Other guidebooks have specifically sought to right societal wrongs, like The Negro Motorist Green Books, a series published from 1936 to 1964, which guided African Americans traveling the U.S. in the era of Jim Crow. As civil-rights leader Julian Bond, whose parents used Green Books, told the New York Times in 2010, “It was a guidebook that told you not where the best places were to eat … but where there was any place.”

 

Today, of course, all of this sort of information is available in an internet search. I get it. I realize this is why the broader response to the apparent demise of Frommer’s guidebooks was an indifferent shrug. Well, that’s what Google’s for.
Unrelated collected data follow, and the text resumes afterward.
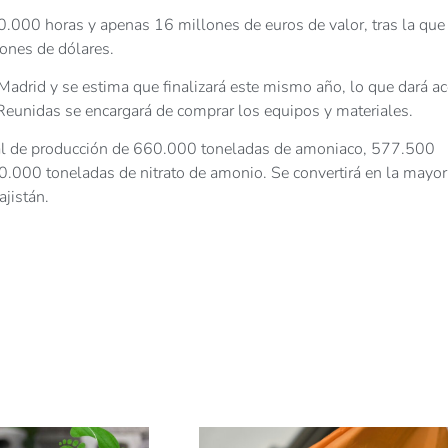
0.000 horas y apenas 16 millones de euros de valor, tras la que
lones de dólares.
n Madrid y se estima que finalizará este mismo año, lo que dará a
s Reunidas se encargará de comprar los equipos y materiales.
ual de producción de 660.000 toneladas de amoniaco, 577.500
0.000 toneladas de nitrato de amonio. Se convertirá en la mayor
ajistán.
Yes. But. Beyond the standard book-nostalgist’s lament that digital devices are battery-dependent and bulky and theft-prone, there’s also this: Google is only good if you know what to look for—if you’re willing to sort through pages of possibly helpful content to find the genuinely helpful content. Good luck if you, like most travelers, are stepping out into the abyss with a general sense of a goal: I’m going to Paris. Help. Guidebooks can create information overload of their own, to be sure, but the mass of facts here is thoughtfully crafted, not redundant. Currency, culture, history, restaurants—all in one place, along with all manner of details you hadn’t thought to wonder about. A good guidebook makes you want to keep reading and discover its serendipitous rewards, just as a good city makes you want to keep wandering its streets.

Scan courtesy Doug Mack.

The key is that voice, that fine-tuned curation that binds the pieces together into more than a scattered array of anonymous opinions and unverified facts. You don’t get that on Yelp, on TripAdvisor, or on Google. Of late, most guidebook lines have strayed from a focused approach, seemingly aspiring to Google mimicry, bloated, interchangeable, and bland—a world, but not a worldview. Canon-worthy reads have become as rare as a truly “undiscovered gem” on the tourist trail. Case in point, the modern Frommer’s Europe, whose 2013 edition has 1,070 pages (compared to 443 for my 1963 edition) and 29 authors, and is just flat-out less readable and engaging than its progenitor. And at two pounds, it’s heavier than an iPad.

 

Back in April, after I heard that Arthur Frommer had bought his brand back, I sent him a congratulatory email. He wrote back right away, his ebullience unmistakable, saying that his new books “will be very much like the early $5-a-day books: opinionated, intensely personal, practical, cost-conscious.”

As the New York Times reported in its story last week, the new books will be called EasyGuides, “an answer to the increasingly lengthy travel guides on the market that Mr. Frommer said were too long to be practical.” Most of the new guides will also be written by locals rather than freelancers brought to town specifically for the assignment.

Opinionated, practical, pithy, built on insider knowledge—actually, that sounds like a fairly good formula for a guidebook, circa 2013. I’ll withhold judgment until I actually read one of the books, but it does give me hope that, from Mr. Frommer or from someone else, our current historical moment will have its own iconic, enduring guidebook after all, one that speaks, in an authoritative, distinctive way, to who we are and where we’re going.